Selon lui, en réalité, lorsque le peuple s’approprie son patrimoine, cela contribue à développer sa conscience historique, culturelle et critique, ce qui peut transformer la manière dont la société perçoit le pouvoir, le développement et son identité.
Ainsi, l’absence d’actions sérieuses pour protéger le patrimoine favorise une dynamique où les discours populistes et les pratiques de domination se maintiennent.

Des propositions
Interrogé sur un plan d’action national pour sauver la Citadelle Laferrière (Citadelle Henri) et l’ensemble du patrimoine national, le Masterant en Sciences du Développement à la Faculté d’Ethnologie de l’Université d’État d’Haïti (UEH) propose :
“Cela requiert, dans un premier temps, un grand diagnostic scientifique et social approfondi, incluant des recherches ethnographiques, ethnologiques ainsi qu’une analyse technique de l’état actuel des patrimoines. À mesure que la société évolue, les patrimoines se transforment également, en fonction de leur rôle dans un contexte historique et social donné.»
Cependant, de manière provisoire, il suggère trois (3) mesures urgentes :
- Évaluation et sécurisation immédiate des sites
- Audit technique sur l’état de la Citadelle et les autres sites patrimoniaux.
- Mise en place des mesures de protection contre la dégradation rapide (maintenance, contrôle des accès)

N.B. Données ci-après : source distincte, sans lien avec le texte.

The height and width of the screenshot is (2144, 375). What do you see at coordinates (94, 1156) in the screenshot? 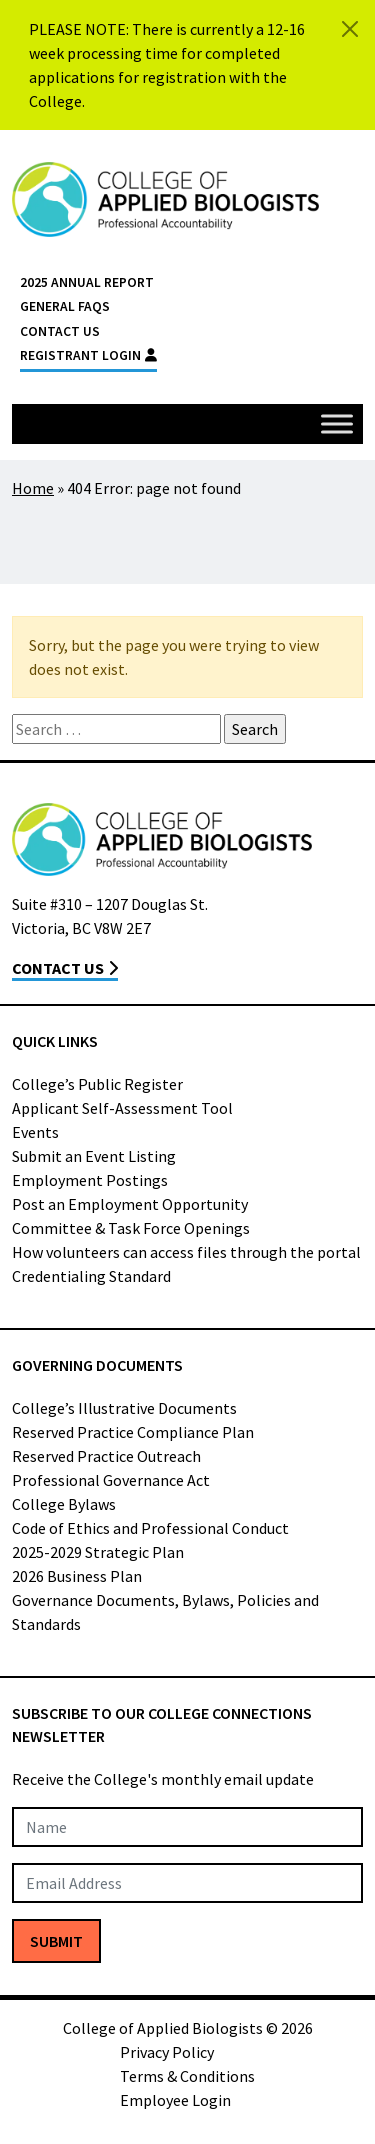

2.- Mise en place d’un système de gestion intégrée
• Création d’un plan de gestion clair pour le Parc National Historique – Citadelle, Sans-Souci, Ramiers
- Renforcement de la coordination entre les différentes institutions
3.- Mobilisation et formation des acteurs locaux
- Formation des médiateurs culturels
- Implication de la communauté locale dans la gestion et la surveillance des sites
« Celui qui ne connaît pas son histoire est condamné à la revivre », disait Karl Marx. Aujourd’hui, on rêve plus que jamais du développement durable dans le pays. Entre-temps, on banalise nos chers patrimoines, symboles de notre identité comme peuple.

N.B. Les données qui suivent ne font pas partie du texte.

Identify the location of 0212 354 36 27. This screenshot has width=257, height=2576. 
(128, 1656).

À titre de comparaison, la France attire des millions de visiteurs chaque année grâce à la Tour Eiffel, les États-Unis avec la Statue de la Liberté ou le fameux Times Square, le Brésil avec le Christ Rédempteur, entre autres, récoltant des millions ou des milliards de dollars.
Il est à rappeler que la forteresse Citadelle a été construite au début du XIXᵉ siècle (1805-1820) à plus de 900 mètres d’altitude dans la commune de Milot, sous les ordres du roi Henri 1ᵉʳ, avec un objectif clair : défendre le pays, notamment le Grand Nord, et consolider l’indépendance nationale.